[Start of section]

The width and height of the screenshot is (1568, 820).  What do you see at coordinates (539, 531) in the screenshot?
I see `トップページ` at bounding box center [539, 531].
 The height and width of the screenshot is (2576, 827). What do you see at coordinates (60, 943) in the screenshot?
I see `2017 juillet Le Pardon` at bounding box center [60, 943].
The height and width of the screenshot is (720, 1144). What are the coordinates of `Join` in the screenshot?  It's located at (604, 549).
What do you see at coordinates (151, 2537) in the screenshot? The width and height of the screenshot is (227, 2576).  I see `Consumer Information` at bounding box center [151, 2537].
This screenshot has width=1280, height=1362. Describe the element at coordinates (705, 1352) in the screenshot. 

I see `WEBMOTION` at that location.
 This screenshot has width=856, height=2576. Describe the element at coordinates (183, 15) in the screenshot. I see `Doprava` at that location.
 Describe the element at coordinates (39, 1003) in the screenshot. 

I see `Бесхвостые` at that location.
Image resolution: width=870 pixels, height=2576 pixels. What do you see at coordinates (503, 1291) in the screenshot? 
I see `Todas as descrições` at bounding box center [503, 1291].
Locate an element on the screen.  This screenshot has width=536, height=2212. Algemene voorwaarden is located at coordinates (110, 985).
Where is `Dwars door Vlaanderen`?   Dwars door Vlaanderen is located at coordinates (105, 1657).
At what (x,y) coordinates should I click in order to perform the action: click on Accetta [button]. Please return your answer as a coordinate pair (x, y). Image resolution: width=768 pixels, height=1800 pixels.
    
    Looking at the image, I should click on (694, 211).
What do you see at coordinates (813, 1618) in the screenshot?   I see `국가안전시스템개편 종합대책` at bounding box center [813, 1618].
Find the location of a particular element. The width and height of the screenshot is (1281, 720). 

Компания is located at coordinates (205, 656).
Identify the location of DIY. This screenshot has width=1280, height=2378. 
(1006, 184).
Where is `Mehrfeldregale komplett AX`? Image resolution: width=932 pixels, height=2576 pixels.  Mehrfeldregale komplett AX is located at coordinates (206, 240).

[End of section]

• **PROBLEM**
Copy each line from the data above that includes "Where".

• **REPLY**
Where is `Dwars door Vlaanderen`?   Dwars door Vlaanderen is located at coordinates (105, 1657).
Where is `Mehrfeldregale komplett AX`? Image resolution: width=932 pixels, height=2576 pixels.  Mehrfeldregale komplett AX is located at coordinates (206, 240).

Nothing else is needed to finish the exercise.